Después de todo lo ocurrido tan solo se me pasaba por la cabeza una cosa. La tremenda falta de humanidad hacia nuestros semejantes. -Decenas de ciclistas han pasado antes que yo por delante de esta persona sin parar para ver si le pasaba algo o simplemente respiraba. No daba señales de vida. Quizás si hubiese sido un animal o mascota a lo mejor alguien se habría detenido -ese fue mi pensamiento sobre la bicicleta mientras volvía a Granada.

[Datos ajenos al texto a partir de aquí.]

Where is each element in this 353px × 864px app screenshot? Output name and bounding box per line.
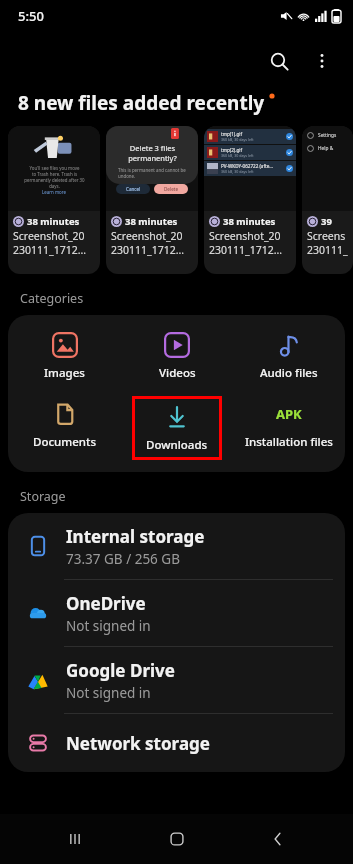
staticText: 5:50 <box>18 7 44 25</box>
staticText: Google Drive <box>66 659 175 682</box>
staticText: tmp(1).gif <box>221 131 242 137</box>
staticText: Audio files <box>260 365 318 381</box>
staticText: Delete 3 files permanently? <box>128 143 177 163</box>
staticText: 360 kB, 30 days left <box>221 137 254 142</box>
staticText: Network storage <box>66 732 210 755</box>
staticText: 8 new files added recently <box>18 90 265 116</box>
staticText: Screenshot_20 <box>13 229 85 243</box>
staticText: Learn more <box>42 189 66 195</box>
button[interactable]: Internal storage <box>8 513 345 579</box>
staticText: 230111_1712… <box>13 243 87 257</box>
button[interactable]: Documents <box>8 396 121 455</box>
button[interactable]: Home <box>150 814 204 864</box>
button[interactable]: Delete 3 files permanently? <box>106 126 198 274</box>
button[interactable]: You'll see files you move to Trash here.… <box>8 126 100 274</box>
button[interactable]: tmp(1).gif <box>204 126 296 274</box>
button[interactable]: Back <box>251 814 305 864</box>
button[interactable]: Network storage <box>8 714 345 772</box>
staticText: 230111_1712… <box>111 243 185 257</box>
staticText: 360 kB, 30 days left <box>221 153 254 158</box>
staticText: 38 minutes ago <box>125 215 193 228</box>
staticText: Not signed in <box>66 617 151 635</box>
staticText: Help & feedback <box>318 145 353 152</box>
button[interactable]: Search <box>257 39 301 83</box>
staticText: Installation files <box>245 434 333 450</box>
staticText: 39 minut <box>321 215 348 228</box>
staticText: Images <box>44 365 85 381</box>
staticText: PV-WKDY-062722 (afte… <box>221 163 273 169</box>
staticText: Internal storage <box>66 525 205 548</box>
staticText: Screenshot_20 <box>307 229 348 243</box>
staticText: Screenshot_20 <box>111 229 183 243</box>
button[interactable]: Recent apps <box>48 814 102 864</box>
staticText: Storage <box>20 488 66 505</box>
staticText: Not signed in <box>66 684 151 702</box>
staticText: 230111_1712… <box>209 243 283 257</box>
button[interactable]: More options <box>301 40 343 82</box>
staticText: 38 minutes ago <box>223 215 291 228</box>
staticText: This is permanent and cannot be undone. <box>118 167 186 179</box>
staticText: 360 kB, 30 days left <box>221 169 254 174</box>
staticText: Cancel <box>126 186 141 192</box>
staticText: APK <box>276 405 302 423</box>
staticText: 38 minutes ago <box>27 215 95 228</box>
staticText: Screenshot_20 <box>209 229 281 243</box>
staticText: OneDrive <box>66 592 146 615</box>
button[interactable]: Images <box>8 327 121 386</box>
staticText: Categories <box>20 290 84 307</box>
button[interactable]: APK <box>233 396 345 455</box>
staticText: You'll see files you move to Trash here.… <box>24 165 85 189</box>
button[interactable]: OneDrive <box>8 580 345 646</box>
staticText: Delete <box>164 186 178 192</box>
button[interactable]: Audio files <box>233 327 345 386</box>
staticText: 73.37 GB / 256 GB <box>66 550 180 568</box>
staticText: 230111_1712… <box>307 243 348 257</box>
button[interactable]: Videos <box>121 327 233 386</box>
button[interactable]: Settings <box>302 126 353 274</box>
button[interactable]: Downloads <box>135 399 219 457</box>
staticText: Downloads <box>146 437 208 453</box>
staticText: tmp(2).gif <box>221 147 242 153</box>
staticText: Videos <box>159 365 196 381</box>
staticText: Settings <box>318 132 337 139</box>
staticText: Documents <box>33 434 96 450</box>
button[interactable]: Google Drive <box>8 647 345 713</box>
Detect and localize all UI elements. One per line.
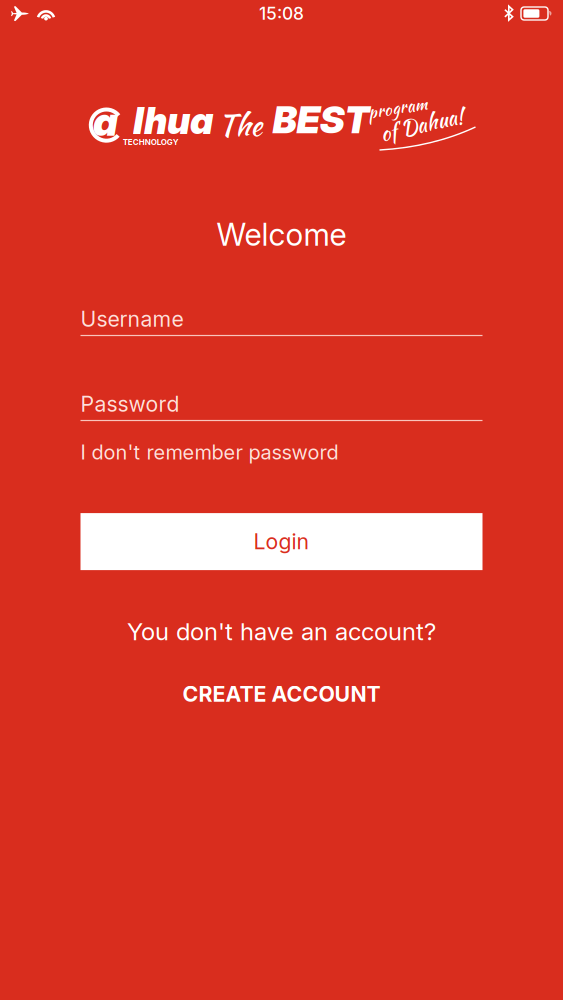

Mi enfado con la sociedad en general, en esos momentos, era mayúsculo. Ayudamos a gente de países pobres como Haití o de otros continentes. Apadrinamos a niños del Perú o de Sudamérica, muchas veces para acallar nuestra propia conciencia, y somos incapaces de ayudar al que tenemos al lado -pensaba una y otra vez. Con la ayuda del 112 y un par de señoras del pueblo se logró reanimar a este desheredado y pobre hombre, víctima de sí mismo y de la sociedad.

¿En qué nos estamos convirtiendo? A veces, pensamos que para ayudar necesitamos hacer grandes cosas, pero no es así. Los pequeños gestos cotidianos pueden tener un gran impacto.

Vivimos en una sociedad donde a veces el egoísmo y la indiferencia parecen dominar. Estamos tan ocupados con nuestras propias vidas que olvidamos mirar a nuestro alrededor. Sin embargo, es importante recordar que ayudar a los demás no solo beneficia a la persona que recibe la ayuda, sino también, y en última instancia, a nosotros mismos.

Ayudar al prójimo nos enriquece y nos da un propósito. Al fin y al cabo, somos todos pasajeros en este viaje llamado vida. Y aunque no podemos controlar todo lo que nos sucede, sí podemos elegir cómo respondemos y cómo tratamos a los demás. Nunca sabemos si los próximos en necesitar ayuda podemos ser nosotros mismos. Les deseo salud, solidaridad y un feliz otoño.